Arato v. Avedon — Quick Summary

Arato v. Avedon

Arato v. Avedon, 5 Cal. 4th 1172, 23 Cal. Rptr. 2d 131, 858 P.2d 598 (Cal. 1993)

In Brief

Arato v. Avedon is a leading California Supreme Court decision refining the boundaries of a physician's duty to disclose information to patients under the doctrine of informed consent.

Key Issue

Do physicians have a legal duty, as a matter of informed consent, to disclose statistical life-expectancy or survival-rate data to a patient, irrespective of patient inquiry or case-specific circumstances?

The Rule

Under Cobbs v. Grant, a physician must disclose all information material to a reasonable patient's decision to accept or reject a proposed treatment, including the nature of the procedure, its risks, benefits, alternatives, and the likely consequences of no treatment.
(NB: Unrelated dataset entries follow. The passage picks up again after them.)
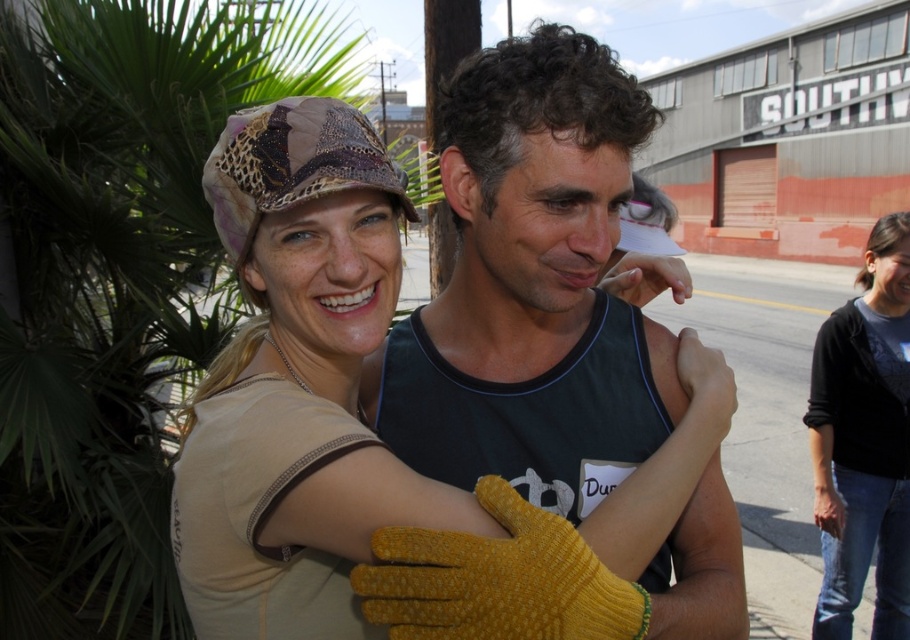 You are a photographer setting up a tripod to capture a group photo. You notice the matte green tank top at center and the black cotton shirt at lower right in the frame. Which clothing item should you adjust to ensure both are visible in the photo?

The matte green tank top at center has a lesser height compared to the black cotton shirt at lower right, so you should adjust the matte green tank top at center to a higher position to ensure both are visible in the photo. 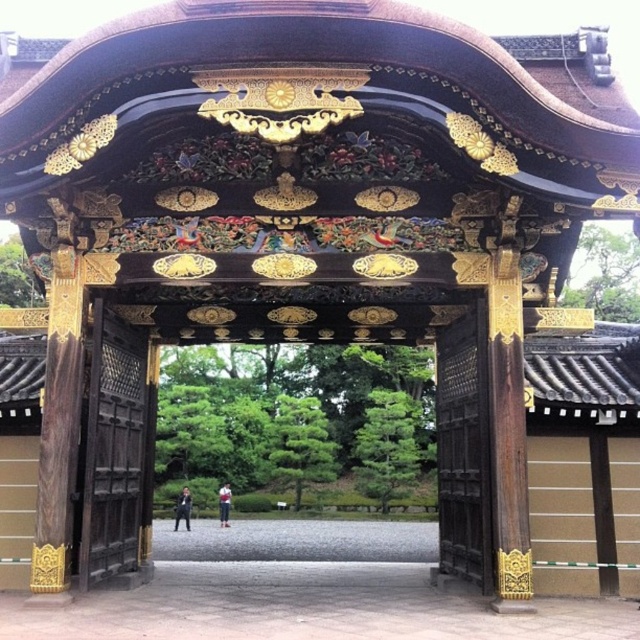 Question: Observing the image, what is the correct spatial positioning of black wood gate at center in reference to wooden gate at left?

Choices:
 (A) right
 (B) left

Answer: (A)

Question: Which object is farther from the camera taking this photo?

Choices:
 (A) dark suit at center
 (B) wooden gate at left
 (C) light blue denim jacket at center
 (D) black wood gate at center

Answer: (C)

Question: Estimate the real-world distances between objects in this image. Which object is closer to the dark suit at center?

Choices:
 (A) dark brown wooden gate at right
 (B) wooden gate at left
 (C) black wood gate at center

Answer: (C)

Question: Which point is farther to the camera?

Choices:
 (A) (484, 337)
 (B) (180, 508)

Answer: (B)

Question: Is black wood gate at center below dark suit at center?

Choices:
 (A) yes
 (B) no

Answer: (B)

Question: Is black wood gate at center bigger than dark suit at center?

Choices:
 (A) no
 (B) yes

Answer: (B) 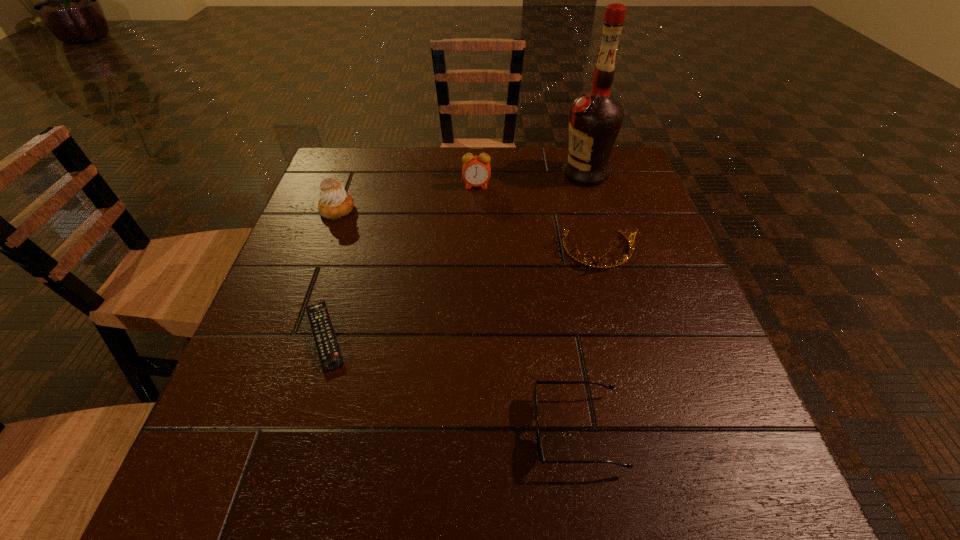 Identify the location of free space at the left edge of the desktop. This screenshot has height=540, width=960. (284, 319).

This screenshot has width=960, height=540. In order to click on free space at the right edge of the desktop in this screenshot , I will do `click(684, 444)`.

In the image, there is a desktop. Where is `vacant space at the far left corner`? The height and width of the screenshot is (540, 960). vacant space at the far left corner is located at coordinates coord(373,147).

What are the coordinates of `vacant space at the near left corner of the desktop` in the screenshot? It's located at (214, 466).

This screenshot has width=960, height=540. I want to click on empty location between the shortest object and the alarm clock, so click(x=400, y=261).

Find the location of a particular element. The height and width of the screenshot is (540, 960). vacant space in between the fourth object from right to left and the shortest object is located at coordinates (400, 261).

The width and height of the screenshot is (960, 540). I want to click on blank region between the second nearest object and the tallest object, so click(x=455, y=255).

In order to click on vacant area that lies between the tallest object and the second tallest object in this screenshot , I will do `click(531, 180)`.

You are a GUI agent. You are given a task and a screenshot of the screen. Output one action in this format:
    pyautogui.click(x=<x>, y=<y>)
    Task: Click on the free area in between the second nearest object and the pastry
    The width and height of the screenshot is (960, 540).
    Given the screenshot: What is the action you would take?
    pyautogui.click(x=331, y=272)

Where is `empty space that is in between the fourth object from right to left and the tallest object`? empty space that is in between the fourth object from right to left and the tallest object is located at coordinates (531, 180). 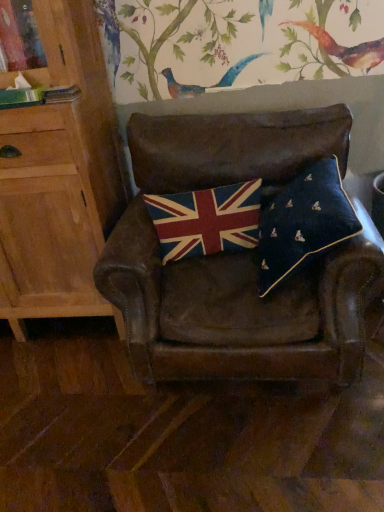 Question: Should I look upward or downward to see leather chair at center?

Choices:
 (A) up
 (B) down

Answer: (A)

Question: Considering the relative sizes of light wood cabinet at left and textured woolen flag at center in the image provided, is light wood cabinet at left smaller than textured woolen flag at center?

Choices:
 (A) yes
 (B) no

Answer: (B)

Question: Does light wood cabinet at left have a lesser height compared to textured woolen flag at center?

Choices:
 (A) no
 (B) yes

Answer: (A)

Question: Is light wood cabinet at left taller than textured woolen flag at center?

Choices:
 (A) no
 (B) yes

Answer: (B)

Question: Considering the relative sizes of light wood cabinet at left and textured woolen flag at center in the image provided, is light wood cabinet at left bigger than textured woolen flag at center?

Choices:
 (A) yes
 (B) no

Answer: (A)

Question: From a real-world perspective, does light wood cabinet at left sit lower than textured woolen flag at center?

Choices:
 (A) yes
 (B) no

Answer: (B)

Question: Is light wood cabinet at left in contact with textured woolen flag at center?

Choices:
 (A) no
 (B) yes

Answer: (A)

Question: Considering the relative sizes of navy velvet pillow at center and light wood cabinet at left in the image provided, is navy velvet pillow at center taller than light wood cabinet at left?

Choices:
 (A) yes
 (B) no

Answer: (B)

Question: Is navy velvet pillow at center wider than light wood cabinet at left?

Choices:
 (A) no
 (B) yes

Answer: (A)

Question: Does navy velvet pillow at center have a lesser height compared to light wood cabinet at left?

Choices:
 (A) yes
 (B) no

Answer: (A)

Question: Is navy velvet pillow at center further to camera compared to light wood cabinet at left?

Choices:
 (A) yes
 (B) no

Answer: (B)

Question: From the image's perspective, is navy velvet pillow at center below light wood cabinet at left?

Choices:
 (A) yes
 (B) no

Answer: (A)

Question: Is light wood cabinet at left inside navy velvet pillow at center?

Choices:
 (A) yes
 (B) no

Answer: (B)

Question: Does textured woolen flag at center contain navy velvet pillow at center?

Choices:
 (A) yes
 (B) no

Answer: (B) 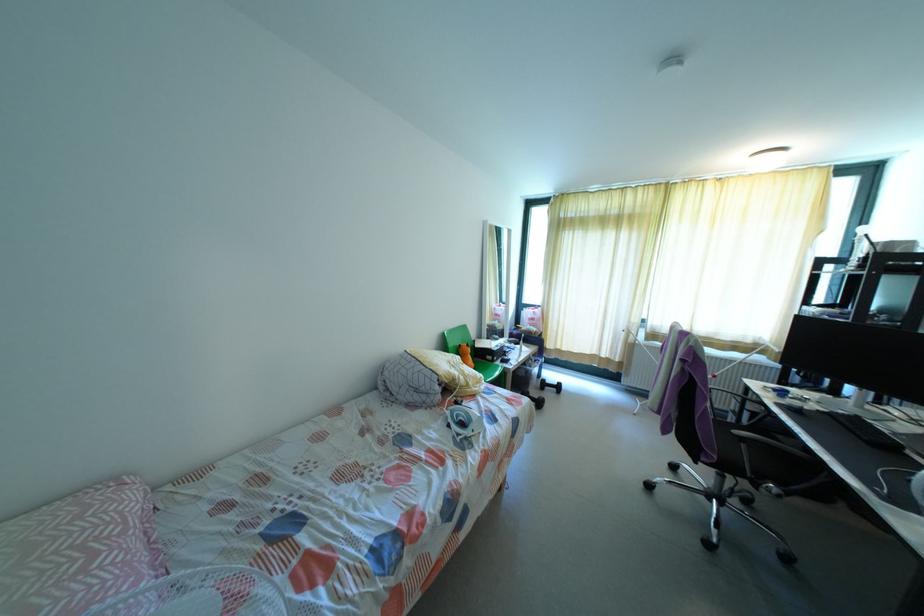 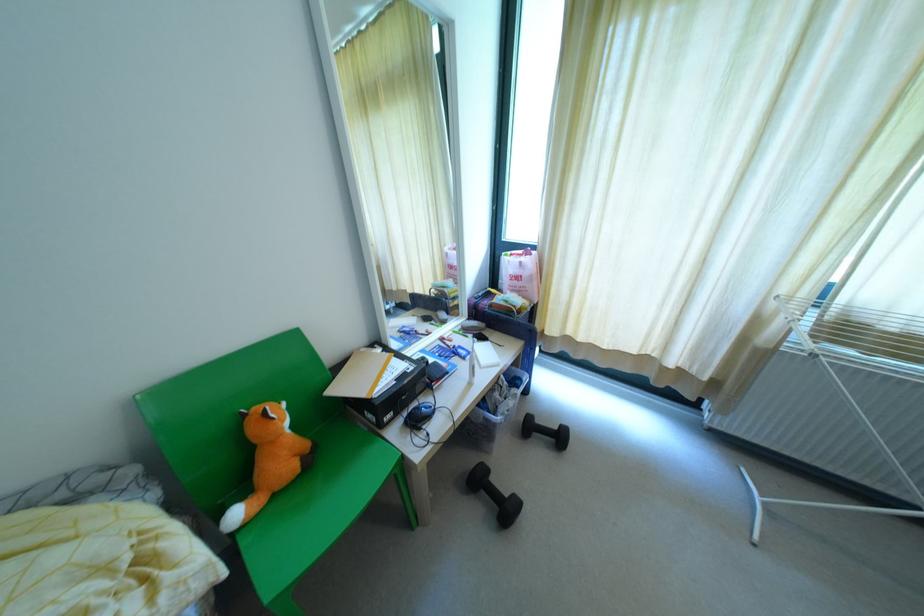 The point at (602, 355) is marked in the first image. Where is the corresponding point in the second image?

(670, 363) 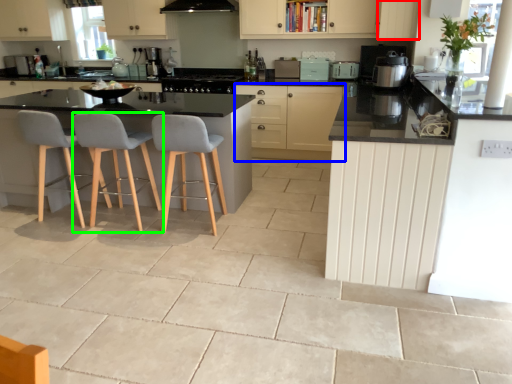 Question: Which object is positioned closest to cabinetry (highlighted by a red box)? Select from cabinetry (highlighted by a blue box) and chair (highlighted by a green box).

Choices:
 (A) cabinetry
 (B) chair

Answer: (A) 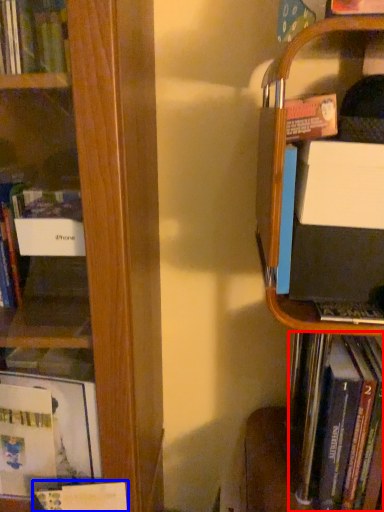 Question: Which object appears closest to the camera in this image, book (highlighted by a red box) or book (highlighted by a blue box)?

Choices:
 (A) book
 (B) book

Answer: (A) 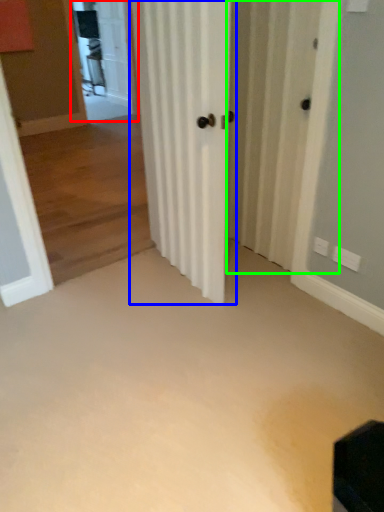 Question: Estimate the real-world distances between objects in this image. Which object is closer to screen door (highlighted by a red box), door (highlighted by a blue box) or screen door (highlighted by a green box)?

Choices:
 (A) door
 (B) screen door

Answer: (B) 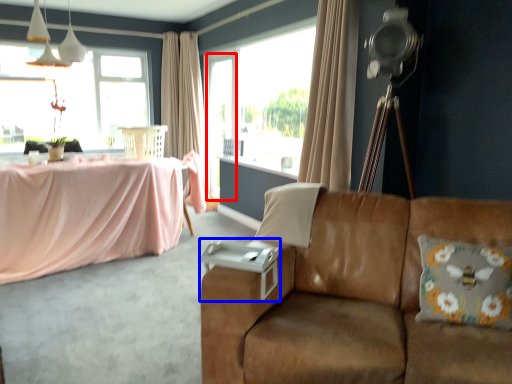 Question: Which of the following is the closest to the observer, screen door (highlighted by a red box) or side table (highlighted by a blue box)?

Choices:
 (A) screen door
 (B) side table

Answer: (B) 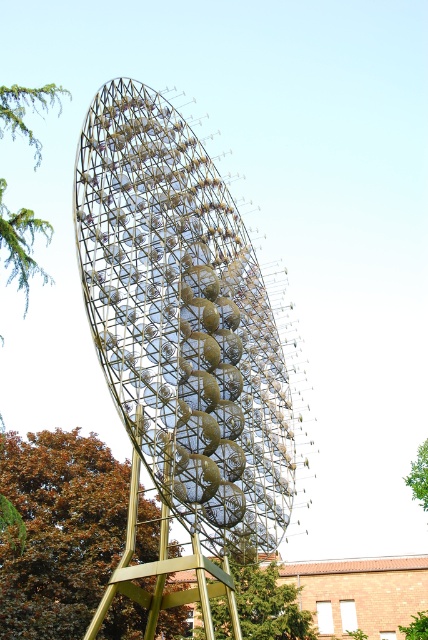 Between metallic structure at center and green leafy tree at lower center, which one appears on the right side from the viewer's perspective?

green leafy tree at lower center

Does metallic structure at center come in front of green leafy tree at lower center?

Yes, it is.

At what (x,y) coordinates should I click in order to perform the action: click on metallic structure at center. Please return your answer as a coordinate pair (x, y). The image size is (428, 640). Looking at the image, I should click on (183, 321).

Can you confirm if metallic structure at center is wider than green leafy tree at upper right?

Indeed, metallic structure at center has a greater width compared to green leafy tree at upper right.

The width and height of the screenshot is (428, 640). Identify the location of metallic structure at center. (183, 321).

Does metallic structure at center have a lesser width compared to green leafy tree at lower left?

Yes.

Is metallic structure at center to the left of green leafy tree at lower left from the viewer's perspective?

In fact, metallic structure at center is to the right of green leafy tree at lower left.

I want to click on metallic structure at center, so click(x=183, y=321).

Identify the location of metallic structure at center. (183, 321). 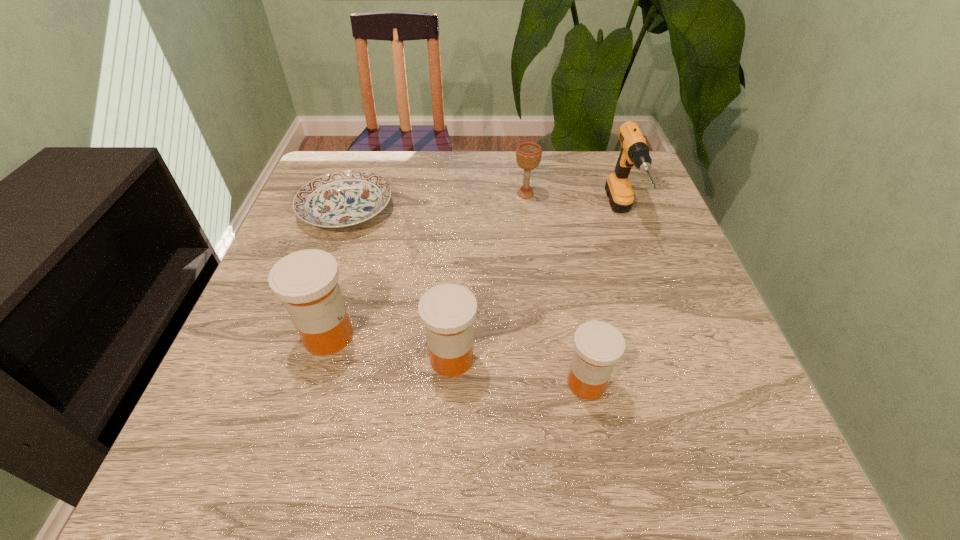 Given the evenly spaced medicines in the image, where should an extra medicine be added on the right to preserve the spacing? Please point to a vacant space. Please provide its 2D coordinates. Your answer should be formatted as a tuple, i.e. [(x, y)], where the tuple contains the x and y coordinates of a point satisfying the conditions above.

[(733, 410)] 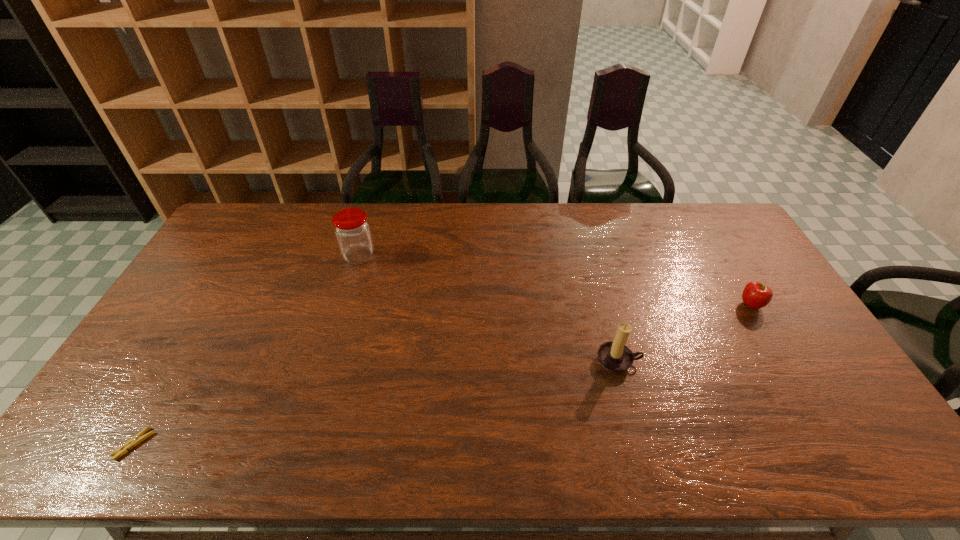 You are a GUI agent. You are given a task and a screenshot of the screen. Output one action in this format:
    pyautogui.click(x=<x>, y=<y>)
    Task: Click on the object that is the second closest to the clothespin
    
    Given the screenshot: What is the action you would take?
    pyautogui.click(x=614, y=356)

Identify which object is located as the second nearest to the apple. Please provide its 2D coordinates. Your answer should be formatted as a tuple, i.e. [(x, y)], where the tuple contains the x and y coordinates of a point satisfying the conditions above.

[(352, 230)]

What are the coordinates of `free space in the image that satisfies the following two spatial constraints: 1. on the back side of the apple; 2. on the right side of the shortest object` in the screenshot? It's located at (215, 305). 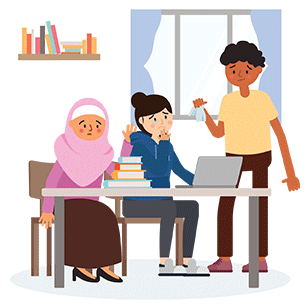 Locate an element on the screen. This screenshot has width=306, height=306. gray table legs is located at coordinates (58, 236), (255, 236).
The materiality standard is patient-centered, not defined by professional custom, though expert testimony may inform what risks exist, their likelihood, and accepted medical understandings. Physicians must not misrepresent or make false assurances and must answer a patient's specific questions truthfully and fully. However, there is no per se duty to volunteer numerical life-expectancy or survival-rate statistics; whether and how prognosis is discussed depends on materiality in the particular circumstances.

Bottom Line

No. The California Supreme Court held there is no categorical legal duty requiring physicians to disclose statistical life-expectancy or survival-rate data. It was error to instruct the jury that such disclosure was required as a matter of law. The Court reversed and remanded for further proceedings under proper informed-consent principles.

Why It Matters

Arato refines the scope of informed consent in California. It confirms that materiality remains the touchstone, but declines to impose a per se duty to disclose numerical life-expectancy or survival statistics. The case is frequently taught alongside Cobbs v. Grant to illustrate the balance between patient autonomy and practical clinical communication, the limits on mandatory disclosure, the importance of accurate, non-misleading qualitative discussions about prognosis and therapeutic goals, and the obligation to respond truthfully to patient-specific inquiries. It also provides guidance on proper jury instructions and the role of expert testimony in informed-consent cases.